RECORDS FOR THIS TASK Start Marker

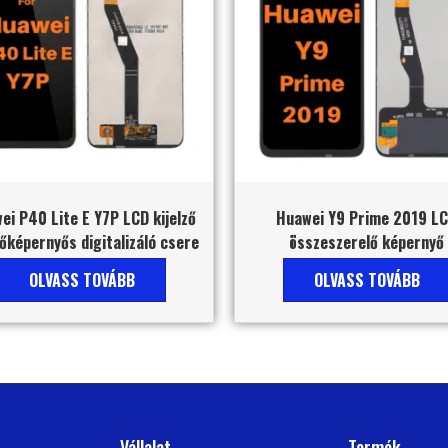
ei P40 Lite E Y7P LCD kijelző
Huawei Y9 Prime 2019 L
őképernyős digitalizáló csere
összeszerelő képernyő
OLVASS TOVÁBB
OLVASS TOVÁBB
Vállalat
Termék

RECORDS FOR THIS TASK End Marker

● **REQUIRED WORK**: Exact reproduction of the entries above is what's needed; images stay out.

● **RESPONSE BOX**:
ei P40 Lite E Y7P LCD kijelző
Huawei Y9 Prime 2019 L
őképernyős digitalizáló csere
összeszerelő képernyő
OLVASS TOVÁBB
OLVASS TOVÁBB
Vállalat
Termék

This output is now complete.